▶ What needs to be done
Where the string "Maranhão" shows up in a line of the records, copy that line.

-=-=-=-=-

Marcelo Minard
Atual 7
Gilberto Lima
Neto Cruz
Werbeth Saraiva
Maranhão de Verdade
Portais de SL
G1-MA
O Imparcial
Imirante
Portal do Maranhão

-=-=-=-=-

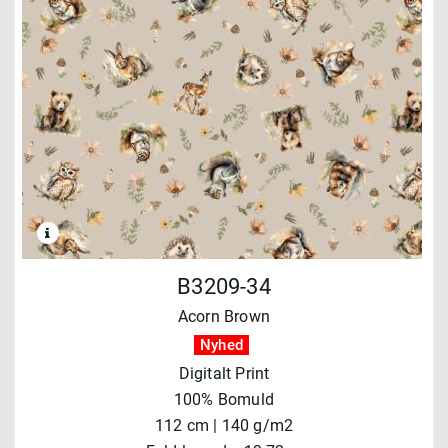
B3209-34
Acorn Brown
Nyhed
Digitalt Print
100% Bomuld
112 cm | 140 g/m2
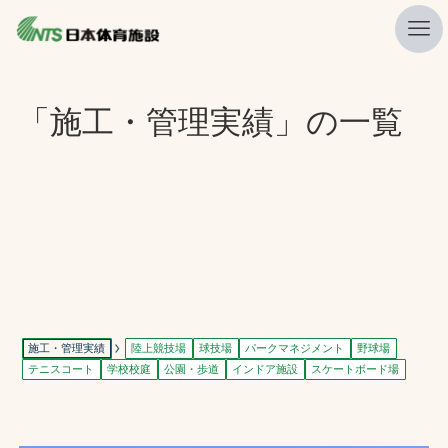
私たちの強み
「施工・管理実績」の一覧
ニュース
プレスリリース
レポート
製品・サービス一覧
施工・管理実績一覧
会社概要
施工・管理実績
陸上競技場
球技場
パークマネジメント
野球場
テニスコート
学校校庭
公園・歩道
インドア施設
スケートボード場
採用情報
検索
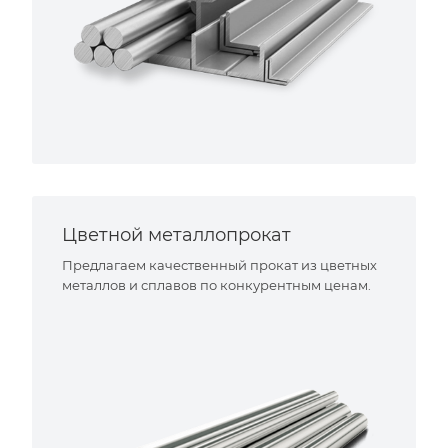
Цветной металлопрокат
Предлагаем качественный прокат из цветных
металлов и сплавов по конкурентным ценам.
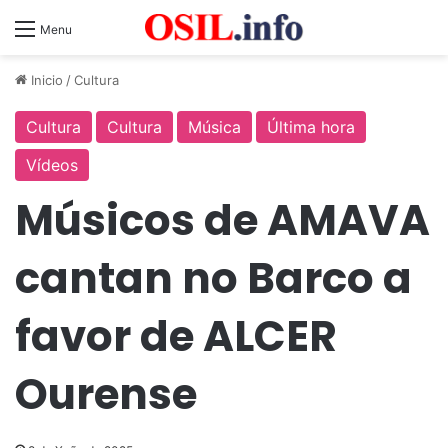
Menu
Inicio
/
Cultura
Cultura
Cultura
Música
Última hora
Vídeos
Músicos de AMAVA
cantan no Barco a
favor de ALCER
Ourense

-=-=-=-=-

▶ Answer box
Maranhão de Verdade
Portal do Maranhão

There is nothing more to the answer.